Selon M. Cheikh Tidjani O/ Bleïl, un des membres du comité, « toutes les actions pacifiques prévues par la loi seront entreprises pour empêcher l’exécution de ce projet notamment des lettres ouvertes aux autorités concernées, des sit-in, des manifestations, des communiqués de presse ». A ce sujet, il a été proposé la tenue de sit-in devant les mairies de Dar El Barka et de Ould Birome et à la Mouqata’a de Boghé voire une grande marche de Dar El Barka à Boghé pour faire plier le gouvernement.
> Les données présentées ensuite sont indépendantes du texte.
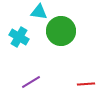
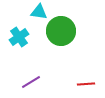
cyan cross: rotated 24 degrees clockwise
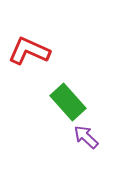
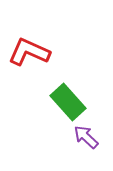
red L-shape: moved 1 px down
Les intervenants issus de courants politiques et communautés divers ont tous abondé dans le même sens en proposant des actions concrètes contre cette attribution qui signerait leur « arrêt de mort car portant atteinte à leur dignité et à leur mode de subsistance ». Tour à tour, MM. Mokhtar O/ Ndeyye, Haddou O/ Abdallahi, Mouzdaf O/ Ahmed, Oumar O/ Abdallahi, Amadou Aliou Bâ, Mohamedou O/ Meïdef, Mokhtar O/ Youness, Ibrahima Sow, Bambaye O/ Seïge, Ismaïla Samba, Mahfoudh O/ Sqaïr, Othman O/ Memlouk, Mohamed O/ Imigine ont appelé à l’unité et l’engagement sans failles derrière le comité de suivi auquel ils réitèrent leur entière confiance pour s’opposer par tous les moyens à ce projet ₺assassin₺ du secteur rural.

Ils ont appelé les populations « à dépasser leurs divergences politiques ou d’ordre communautaire et à sacrifier les intérêts personnels égoïstes et à s’unir comme un seul homme pour défendre leurs droits inaliénables ». Ils ont unanimement salué M. Sarr Mamadou et à travers lui les organisations de la Société civile regroupés au sein du ROSA qui se sont engagés à leurs côtés tout au long du processus.

« M. Sarr et ses camarades nous ont montré les voies à suivre aussi bien au plan juridique qu’institutionnel ». En somme, les populations de ces communes rurales sont disposées à entreprendre des actions concrètes à divers paliers : sit-in et manifestations devant les mairies, la mouqata’a, la Wilaya voire la Présidence pour faire entendre leurs voix.

Clôturant les discussions, M. Sarr Mamadou a d’abord félicité les participants « pour leur forte mobilisation et leur engagement militant pour la défense de leurs intérêts ». « Nous, en tant qu’OSC, sommes disposés à vous soutenir et à vous accompagner pour la préservation des droits humains des générations actuelles et futures ».

M. Sarr n’a pas manqué cependant de lancer une mise en garde contre « les tentatives de récupération politiciennes » en resserrant leurs rangs. « C’est le seul moyen de faire reculer le gouvernement ou de faire décourager l’investisseur », a-t-il assuré.

« Nous excluons tout recours à la violence mais demandons simplement à nos autorités d’appliquer la loi en vigueur (Ordonnance 83/127 et Code pastoral) et de se concerter avec les organisations paysannes et pastorales », a encore indiqué M. Sarr qui a fait remarquer que « tous les plans cadastraux ont été détruits par cette même administration qui nous demande paradoxalement de fournir des pièces justificatives sur nos droits de propriété foncière ».

Il a enfin invité les populations à redoubler leur mobilisation « pour se dresser contre ce projet qui porte à faux avec la réglementation et avec leurs intérêts ».

Notons que le ministre des affaires économiques et du développement avait précisé au cours d’une conférence de presse tenue à l’issue du conseil qu’il s’agit « d’un contrat de location exclusif de deux parcelles de terrain dans les wilaya du Trarza et du Brakna de l'entreprise "Rajihi" qui a signé un protocole d'accord avec le gouvernement mauritanien au terme duquel elle doit entreprendre un investissement d'un milliard de dollars US aux fins de réaliser un projet agro pastoral et un autre pour l’aquaculture et sa transformation ».

Il avait ensuite assuré que « ce projet humanitaire en faveur des populations locales assurera une récolte importante de blé et de mil en plus du maraîchage et de la fourniture d’aliments de bétail et de produits vétérinaires ».

Ce qui ne semble pas rassurer les populations riveraines qui ne cachent pas leur inquiétude face à un projet qui risquerait de porter un sérieux coup à leur unique moyen de subsistance c’est-à-dire l’activité agro-pastorale au profit de multinationales soucieuses d’amasser de gros profits.